From the data that follows, copy every line holding the string "para".

-------- Source material --------

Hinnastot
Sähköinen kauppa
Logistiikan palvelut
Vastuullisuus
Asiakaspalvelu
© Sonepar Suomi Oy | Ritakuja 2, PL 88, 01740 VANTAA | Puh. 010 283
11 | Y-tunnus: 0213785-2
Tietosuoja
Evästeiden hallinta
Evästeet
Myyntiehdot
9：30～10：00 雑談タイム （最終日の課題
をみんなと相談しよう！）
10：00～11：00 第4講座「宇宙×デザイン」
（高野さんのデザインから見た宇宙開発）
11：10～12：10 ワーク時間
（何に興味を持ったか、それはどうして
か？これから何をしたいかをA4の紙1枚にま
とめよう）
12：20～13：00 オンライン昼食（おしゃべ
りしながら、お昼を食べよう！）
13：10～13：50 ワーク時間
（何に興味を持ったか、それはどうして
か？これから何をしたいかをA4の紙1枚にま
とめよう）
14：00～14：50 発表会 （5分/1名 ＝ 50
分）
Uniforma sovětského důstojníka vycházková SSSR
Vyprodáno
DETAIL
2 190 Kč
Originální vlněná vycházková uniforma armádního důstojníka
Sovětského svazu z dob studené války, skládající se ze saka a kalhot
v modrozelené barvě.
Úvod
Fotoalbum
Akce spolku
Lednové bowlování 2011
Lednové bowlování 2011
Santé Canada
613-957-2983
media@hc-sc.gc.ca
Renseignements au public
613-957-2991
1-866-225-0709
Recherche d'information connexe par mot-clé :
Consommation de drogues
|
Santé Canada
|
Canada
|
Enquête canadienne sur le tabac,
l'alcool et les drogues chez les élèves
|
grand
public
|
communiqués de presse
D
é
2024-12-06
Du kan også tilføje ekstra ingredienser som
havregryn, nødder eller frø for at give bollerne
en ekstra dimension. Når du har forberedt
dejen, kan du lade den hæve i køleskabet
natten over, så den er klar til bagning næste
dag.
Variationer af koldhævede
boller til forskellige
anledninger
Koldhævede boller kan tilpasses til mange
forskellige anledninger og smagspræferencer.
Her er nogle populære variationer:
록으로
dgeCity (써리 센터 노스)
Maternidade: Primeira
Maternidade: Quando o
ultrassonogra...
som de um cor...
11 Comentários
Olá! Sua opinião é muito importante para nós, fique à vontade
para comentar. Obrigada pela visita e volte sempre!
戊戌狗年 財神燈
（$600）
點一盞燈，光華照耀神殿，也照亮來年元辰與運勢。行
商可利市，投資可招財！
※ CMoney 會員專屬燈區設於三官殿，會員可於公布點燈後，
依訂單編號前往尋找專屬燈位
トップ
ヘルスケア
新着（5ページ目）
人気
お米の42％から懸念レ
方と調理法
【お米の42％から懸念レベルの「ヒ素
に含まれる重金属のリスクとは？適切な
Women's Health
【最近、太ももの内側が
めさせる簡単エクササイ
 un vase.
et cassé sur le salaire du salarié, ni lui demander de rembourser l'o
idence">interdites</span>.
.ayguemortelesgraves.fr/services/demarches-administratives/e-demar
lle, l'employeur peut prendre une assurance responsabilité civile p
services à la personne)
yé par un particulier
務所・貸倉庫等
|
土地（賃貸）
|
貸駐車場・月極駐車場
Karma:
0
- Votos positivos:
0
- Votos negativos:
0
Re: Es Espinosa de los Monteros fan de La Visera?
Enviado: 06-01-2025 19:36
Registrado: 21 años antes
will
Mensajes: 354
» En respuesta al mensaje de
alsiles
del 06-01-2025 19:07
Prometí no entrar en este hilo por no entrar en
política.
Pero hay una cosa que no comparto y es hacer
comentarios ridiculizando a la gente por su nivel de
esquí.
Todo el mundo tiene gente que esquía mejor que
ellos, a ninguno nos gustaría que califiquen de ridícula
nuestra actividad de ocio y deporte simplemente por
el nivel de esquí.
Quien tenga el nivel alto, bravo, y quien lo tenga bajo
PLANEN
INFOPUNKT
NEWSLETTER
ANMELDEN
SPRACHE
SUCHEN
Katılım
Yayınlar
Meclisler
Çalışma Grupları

--------

— Answer box —
Olá! Sua opinião é muito importante para nós, fique à vontade
para comentar. Obrigada pela visita e volte sempre!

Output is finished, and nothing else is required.